JOHN McCain’s daughter and two former presidents led a public rebuke of US President Donald Trump’s divisive politics at the late senator’s memorial service in a call for a return to civility among the nation’s leaders.

The nearly three-hour service at the Washington National Cathedral was a remarkable show of defiance against a president McCain openly defied in life as the antithesis of the American spirit of service to something greater than any individual

The eulogies were read by Barack Obama and George W. Bush, who had each stymied Mr McCain’s presidential aspirations – in the 2008 election and 2000 Republican primaries respectively – at his request.

Mr Obama described being asked to eulogise his former opponent as “a precious and singular honour”, but confessed he was surprised to be asked earlier this year to do so by McCain.

“I’ll admit sadness but also a certain surprise but after our conversation,” which he said reflected McCain’s “irreverence, sense of humour, and little bit of a mischievous streak”.

“After all, what better way to have the last laugh than to make George and I say nice things about him to a national audience,” Mr Obama said to laughter from the attendees.

Mr Obama spoke of McCain as understanding that America’s security and influence came not from “our ability to bend others to our will” but universal values of rule of law and human rights.

“So much of our politics, our public life, our public discourse can seem small and mean and petty, tracking in bombast and insult and phony controversies and manufactured outrage,” Mr Obama said in another not-so-veiled nod to Mr Trump.
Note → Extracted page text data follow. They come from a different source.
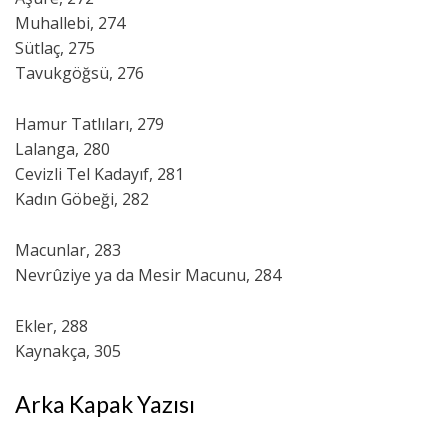
Muhallebi, 274
Sütlaç, 275
Tavukgöğsü, 276
Hamur Tatlıları, 279
Lalanga, 280
Cevizli Tel Kadayıf, 281
Kadın Göbeği, 282
Macunlar, 283
Nevrûziye ya da Mesir Macunu, 284
Ekler, 288
Kaynakça, 305
Arka Kapak Yazısı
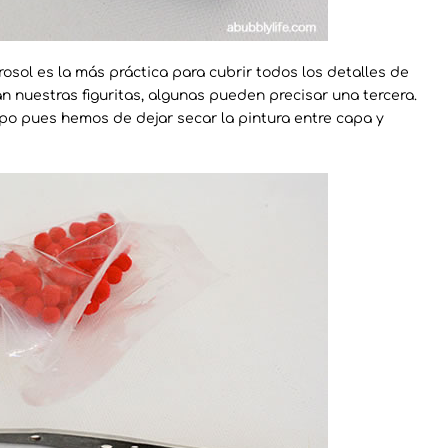
erosol es la más práctica para cubrir todos los detalles de
án nuestras figuritas, algunas pueden precisar una tercera.
po pues hemos de dejar secar la pintura entre capa y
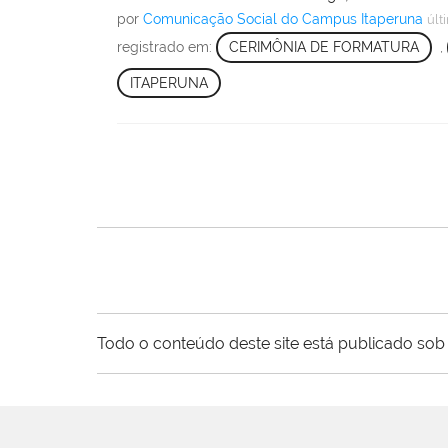
por
Comunicação Social do Campus Itaperuna
últ
registrado em:
CERIMÔNIA DE FORMATURA
,
ITAPERUNA
Todo o conteúdo deste site está publicado sob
“It’s a politics that pretends to be brave and tough but in fact is born in fear. John called on us to be bigger than that. He called on us to be better than that.”

John McCain’s daughter opened his memorial service by posing her father’s legacy as a direct challenge to US President Donald Trump.

Meghan McCain said her father was a “great man” and she encouraged others to live up to his example during the service at the Washington National Cathedral.

“We gather here to mourn the passing of American greatness - the real thing, not cheap rhetoric from men who will never come near the sacrifice he gave so willingly, nor the opportunistic appropriation of those who lived lives of comfort and privilege while he suffered and served,” she said.

She said to applause, “The America of John McCain has no need to be made great again because America was always great.” Trump is not on hand for the ceremony, after McCain’s family made clear he was not invited.

The American war hero and towering Republican leader was remembered as “one of the bravest souls our nation has ever produced”.

Mr Bush told of becoming friends with his former White House rival as the two would recall their political battles like former football players remembering the big game.

But mostly Mr Bush recalled a champion for the “forgotten people” at home and abroad whose legacy will serve as a reminder, even in times of doubt, in the power of America as more than a physical place but a “carrier of human aspirations.”

“John’s voice will always come as a whisper over our shoulder - we are better than this, America is better than this,” Mr Bush said.

Meghan McCain described her father as “a great fire who burned bright”. “A few have resented that fire … but my father never cared what they thought.

“And they have the opportunity, as long as they draw breath, to live up to the example of John McCain,” she said.

Mr Trump, who was not invited to the services and has not served in armed conflict, had controversially mocked McCain during the 2016 election campaign for being captured by the Vietcong.

During McCain’s funeral Mr Trump was tweeting threats at Canada over a new NAFTA trade deal and then went and played golf.

“My father had every reason to think the world was an awful place, my father had every reason to think the world was not worth fighting for, my father had every reason to think the world was worth leaving,” Meghan McCain said, alluding to his favourite book, For Whom the Bell Tolls.

“He did not think any of those things. Like the hero of his favourite book John McCain took the opposite view. You had to have had a lot of luck to have such a good life.”

Cindy McCain, who has remained stoic at her husband’s services this week, fell into the arms of her son, Jack, as Renee Fleming sung Danny Boy, the Senator’s favourite song.

Ivanka Trump and her husband Jared Kushner were among those inside the cathedral for the funeral.

The bipartisan turnout included Bill and Hillary Clinton, the Obamas, senior members of the Trump administration, and many of the current Democrat leadership.

The Obamas sat next to the Bushes. One moment that was captured by social media users was when George W. Bush passed along a piece of candy from his wife, Laura Bush, to Michelle Obama.

Heavy crowds lined overcast Washington streets as a motorcade took McCain’s coffin past the Vietnam Veterans Memorial, where his widow Cindy McCain laid a wreath about 9am local time (11pm AEST).

She was joined by members of her family, Defence Secretary Jim Mattis and White House Chief of Staff John Kelly.

It was the first event in a day planned by Mr MrCain, a proud veteran of the Vietnam conflict who was held captive for five and a half years during the war, and came ahead of his funeral at the National Cathedral.

Hollywood stars and senior Washington figures have joined Mr McCain’s family to offer their respects, where his body lay in state in the US Capitol.

Five days of memorials began on Wednesday in McCain’s hometown of Phoenix, Arizona and his coffin travelled to Washington for a public viewing on Friday ahead of this morning’s service.